Please transcribe the lines below exactly, and leave every image behind.

Segment Start: THE RECORDS

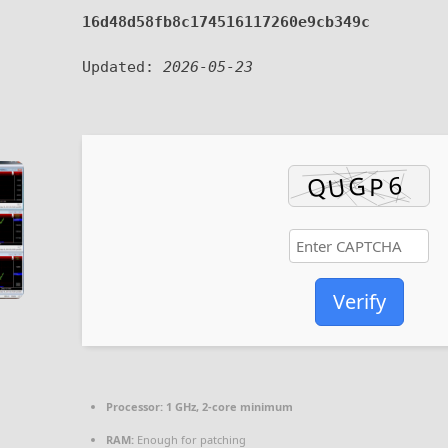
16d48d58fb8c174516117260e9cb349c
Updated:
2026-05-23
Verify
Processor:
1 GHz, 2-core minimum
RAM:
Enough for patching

Segment End: THE RECORDS

# TASK RESPONSE:
16d48d58fb8c174516117260e9cb349c
Updated:
2026-05-23
Verify
Processor:
1 GHz, 2-core minimum
RAM:
Enough for patching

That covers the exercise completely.